During a time of slow economic growth and budget-cutting measures, governments at all levels are looking to nonprofits to help people the government’s stressed coffers can’t assist, adding pressure — and further expenses — to those organizations.

The furniture donations help them by reducing their operating costs, Kane said.

“If you’ve been to many nonprofit facilities and offices, you’ll see they’re operating in subpar working environments,” he said. “They don’t have the money themselves.”

Since September, the Kane furniture bank has helped 22 nonprofits, filling 57 trailers worth of furniture averaging $3,000 per transport.

Kane said his company does not receive tax deductions for the monthly events.

The company doesn’t even make any money by transporting items from the furniture bank to a nonprofit’s home. Instead of doing that work itself, Kane Co. arranges for the nonprofits to find other local delivery companies to transport their haul.

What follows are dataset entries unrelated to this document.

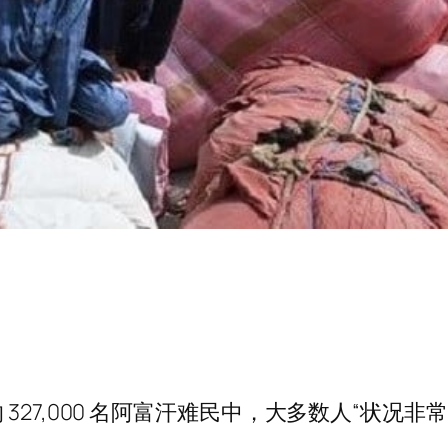
27,000 名阿富汗难民中，大多数人“状况非常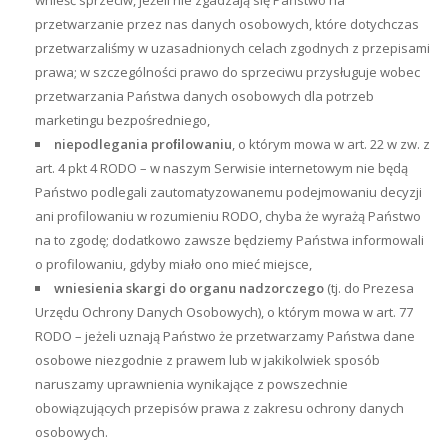
wnieść sprzeciw, jeżeli nie zgadzają się Państwo na
przetwarzanie przez nas danych osobowych, które dotychczas
przetwarzaliśmy w uzasadnionych celach zgodnych z przepisami
prawa; w szczególności prawo do sprzeciwu przysługuje wobec
przetwarzania Państwa danych osobowych dla potrzeb
marketingu bezpośredniego,
niepodlegania proﬁlowaniu
, o którym mowa w art. 22 w zw. z
art. 4 pkt 4 RODO – w naszym Serwisie internetowym nie będą
Państwo podlegali zautomatyzowanemu podejmowaniu decyzji
ani profilowaniu w rozumieniu RODO, chyba że wyrażą Państwo
na to zgodę; dodatkowo zawsze będziemy Państwa informowali
o profilowaniu, gdyby miało ono mieć miejsce,
wniesienia skargi do organu nadzorczego
(tj. do Prezesa
Urzędu Ochrony Danych Osobowych), o którym mowa w art. 77
RODO – jeżeli uznają Państwo że przetwarzamy Państwa dane
osobowe niezgodnie z prawem lub w jakikolwiek sposób
naruszamy uprawnienia wynikające z powszechnie
obowiązujących przepisów prawa z zakresu ochrony danych
osobowych.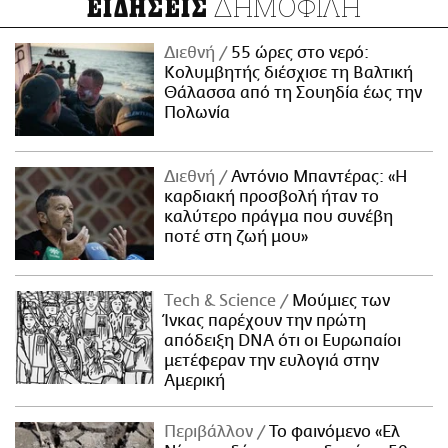
ΔΗΜΟΦΙΛΗ
ΕΙΔΗΣΕΙΣ
Διεθνή
55 ώρες στο νερό:
Κολυμβητής διέσχισε τη Βαλτική
Θάλασσα από τη Σουηδία έως την
Πολωνία
Διεθνή
Αντόνιο Μπαντέρας: «Η
καρδιακή προσβολή ήταν το
καλύτερο πράγμα που συνέβη
ποτέ στη ζωή μου»
Τech & Science
Μούμιες των
Ίνκας παρέχουν την πρώτη
απόδειξη DNA ότι οι Ευρωπαίοι
μετέφεραν την ευλογιά στην
Αμερική
Περιβάλλον
Το φαινόμενο «Ελ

“Our whole approach is if we take any money for it at all, it poisons the well of the mission, which is to affect provisioning and delivery of good, quality furniture to nonprofits,” he said.

The events have helped nonprofits such as the Capital Area Food Bank and Humanim.

Mike Hall, facilities manager of Humanim, a Columbia, Md.-based mental health nonprofit, said the furniture the organization received saved more than $10,000 and revitalized a building once stocked with furniture he described as “aging” and in some cases, “urine-soaked.”

“People ask for furniture in the budget for different departments, and that’s something that usually gets scratched,” Hall said. “This is really the only way we get good, quality office furniture.”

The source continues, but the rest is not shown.